373.3
Facing the Challenges of Precarity: African Women Migrants in a Globalized World

Tuesday, 12 July 2016: 11:15
Location: Hörsaal 33 (Main Building)
Oral Presentation
Mary OSIRIM, Bryn Mawr College, USA

This presentation will explore precarity in the lives of African women on the continent and in the Diaspora in case studies based on my research during the past two decades:  – 1.  Zimbabwean entrepreneurs involved in cross-border trade with South Africa and 2. African women immigrants in the Greater Boston and Philadelphia areas.   The presentation begins by defining precarity as the widespread condition of temporary, flexible, casual work in postindustrial societies, brought about by neoliberal labor market reforms.  These reforms have strengthened the employers’ ability to “manage” workers and weakened the bargaining power of the latter since the late 1970’s.    Precarity affects many members of our societies – especially women, youth, immigrants and disproportionately populations of color.

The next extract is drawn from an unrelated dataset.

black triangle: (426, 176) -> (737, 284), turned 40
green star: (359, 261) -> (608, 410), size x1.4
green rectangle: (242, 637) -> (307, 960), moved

The case studies that I will examine involve women who have voluntarily migrated or are refugees and have experienced marginalization in the labor market and in the broader society. Globalization and neo-liberalism in the Global North and the South create precarious circumstances for many at the bottom of the socio-economic hierarchy. And many poor immigrant women often find themselves at the bottom.  Despite the difficulties of precarity and intersectionality in their lives, these women are resilient and continue to demonstrate agency.

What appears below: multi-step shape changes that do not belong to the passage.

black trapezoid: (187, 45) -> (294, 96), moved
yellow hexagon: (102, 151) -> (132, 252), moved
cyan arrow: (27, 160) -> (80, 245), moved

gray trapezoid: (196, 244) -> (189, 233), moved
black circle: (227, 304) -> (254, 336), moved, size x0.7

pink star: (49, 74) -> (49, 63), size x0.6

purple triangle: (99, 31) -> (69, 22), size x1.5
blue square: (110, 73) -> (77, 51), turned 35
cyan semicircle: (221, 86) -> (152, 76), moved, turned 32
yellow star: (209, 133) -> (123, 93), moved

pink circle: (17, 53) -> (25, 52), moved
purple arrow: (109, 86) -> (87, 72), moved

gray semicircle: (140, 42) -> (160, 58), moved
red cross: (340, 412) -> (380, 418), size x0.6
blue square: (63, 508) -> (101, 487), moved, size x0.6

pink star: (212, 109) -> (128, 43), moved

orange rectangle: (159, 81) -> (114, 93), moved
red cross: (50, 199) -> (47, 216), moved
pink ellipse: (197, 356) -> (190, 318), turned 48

The feminist political economy paradigm informs my work and will be discussed and applied to the case studies investigated in this presentation.  Further, a transnational lens also assists in “making sense” of the precarious situations that Zimbabwean women cross-border traders experience as well as African immigrant and refugee women in the US. In the midst of the challenges presented by precarity, African women migrants “recreate home” in part through the organizations that they establish and have helped create a new Pan-Africanism that emanates on the continent and in the Diaspora.